How COVID-19 is Affecting Both the Local and National Economy

By Simon Albaugh

Dearborn, Mich. – The United States is made up of close to 20,000 cities, towns and villages. That’s 20,000 responses to the largest public health crisis in this century – the Coronavirus Pandemic. Every one of those places has experienced economic worries, abandoned priorities, and new responsibilities since the beginning of the Coronavirus Crisis.

In Detroit and its surrounding communities, the concern is no different from the rest of the country. Many of the major surrounding cities like Dearborn were beginning to settle into a new phase of economic expansion for their communities with plans for attracting young professionals to the community.

Hamtramck even was ready to build up its aging infrastructure, with its Public School District proposing a vote on updating its school buildings, depending on the will of the enclave’s taxpayers.

The United States Bureau of Economic Analysis reports that the Gross Domestic Product of the United States – a commonly used measure for the Economic Output of a country – dropped by more than 4%. That shrinking of the US Economy comes after nearly four year of steady growth for the US GDP.

For people who may not be economically savvy, the GDP is a country’s total monetary output during a given time period. So for the past four years, the growth of work has led to cities and towns looking to capitalize on this economic expansion.


The Local Economy Before the Crisis

In Detroit, the city saw a growth of newcomers moving in, as a result of major moves by large, high-paying companies. In 2009, the mortgage lender QuickenLoans moved their headquarters, and 1,700 staff members to leased space in Downtown Detroit.

“This is an interim step that allows us to begin transforming Detroit into a high-tech hub of business and ingenuity,” said QuickenLoans Chairman Dan Gilbert when the move was first announced.

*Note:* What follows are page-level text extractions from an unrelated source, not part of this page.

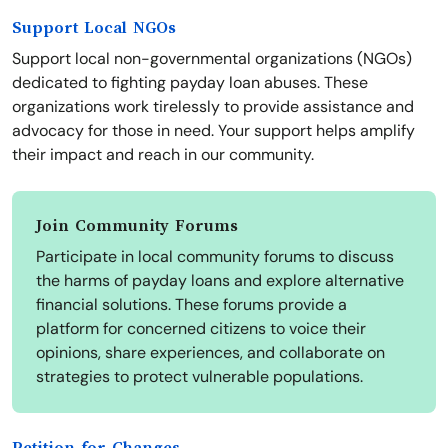
Support Local NGOs
Support local non-governmental organizations (NGOs)
dedicated to fighting payday loan abuses. These
organizations work tirelessly to provide assistance and
advocacy for those in need. Your support helps amplify
their impact and reach in our community.
Join Community Forums
Participate in local community forums to discuss
the harms of payday loans and explore alternative
financial solutions. These forums provide a
platform for concerned citizens to voice their
opinions, share experiences, and collaborate on
strategies to protect vulnerable populations.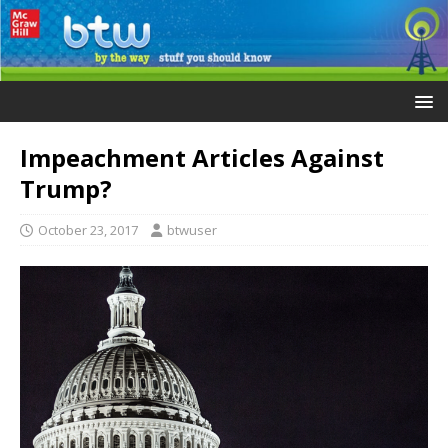
Impeachment Articles Against
Trump?
October 23, 2017
btwuser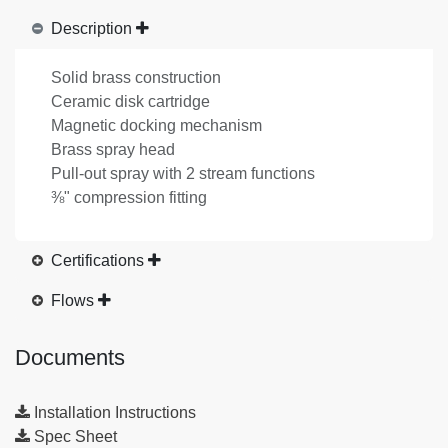
Description
Solid brass construction
Ceramic disk cartridge
Magnetic docking mechanism
Brass spray head
Pull-out spray with 2 stream functions
⅜" compression fitting
Certifications
Flows
Documents
Installation Instructions
Spec Sheet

The effort to increase the viability of cities through technology-focused industry isn’t a new phenomenon. In the Bay Area of California, the tech industries of San Francisco famously catapulted the city to international acclaim. Although income inequality came to an intense focus, as illustrated by the area’s housing prices.

Before the Coronavirus Pandemic, Detroit and some groups in Dearborn were looking to emulate this model in order to bring the same results to their towns. Their goal, according to one appointee in Dearborn’s Economic Development Council, was to continue the economic momentum of Dearborn and revitalize corporate partnerships in the city.

In the Downtown Strip of West Dearborn, upscale shops and fast-casual dining options have turned this area of the city into a hub for the area.


Jim Parrelly was appointed by Dearborn Mayor John B. O’Reilly to be the Chairman of the Advisory Council. According to Parrelly, the future of Dearborn’s economic efforts were dependent on how well the city of Dearborn would be able to attract young professionals.

“One of the things that I wanted to bring to the city is this idea of having a tech accelerator here,” Parrelly said. “That is, the home base of young tech startups and young tech entrepreneurs that want to have investment come into their community and come into their companies.”

However, these plans were all made when the United States GDP was steadily growing at 2% each business quarter. Now that the US Economy has been steadily declining throughout the last two months, plans needed to change.


How COVID-19 has prevented economic expansion.

It’s no surprise that a lot of industries have seen their profits fall. According to an analysis published by MarketWatch, the industries that are affected most by the COVID-19 Crisis are: Tourism, Sports, Entertainment, Retail and Restaurants, and Finance.

Those industries depend on a constant stream of economic activity. Instead of purchasing the old comforts, people have mostly been buying essentials like groceries and cleaning products. Expensive purchases, like homes and cars, have also been limited by a new wave of job insecurity.

Jim Parrelly was appointed by Mayor John B. O’Reilly to head the Economic Advisory Council in 2018. Parrelly comes from an investment background.


Parrelly says this has a heavy effect on investment dollars that would normally go to economic expansion.

“When you have these kind of historical types of events, whether it be a stock market crash of 2008, or 9/11 or in this case, the pandemic of 2020, what typically happens is investment dollars – money that comes from large investment funds and corporations – have a tendency to stop,” Parrelly said. “Because everybody wants to wait and see what’s going to happen and how things are going to pan out.”

Not only will this investment money be hard-fought for its return, the COVID-19 Pandemic has shown that many industries that used to be safely situated within the economy may not play as large of a role.

The industries benefiting from the Pandemic are: online buying, pharmaceutical companies, delivery, video conferencing, and online entertainment. So while the economy is rapidly changing, some winners are already becoming apparent within the US Economy.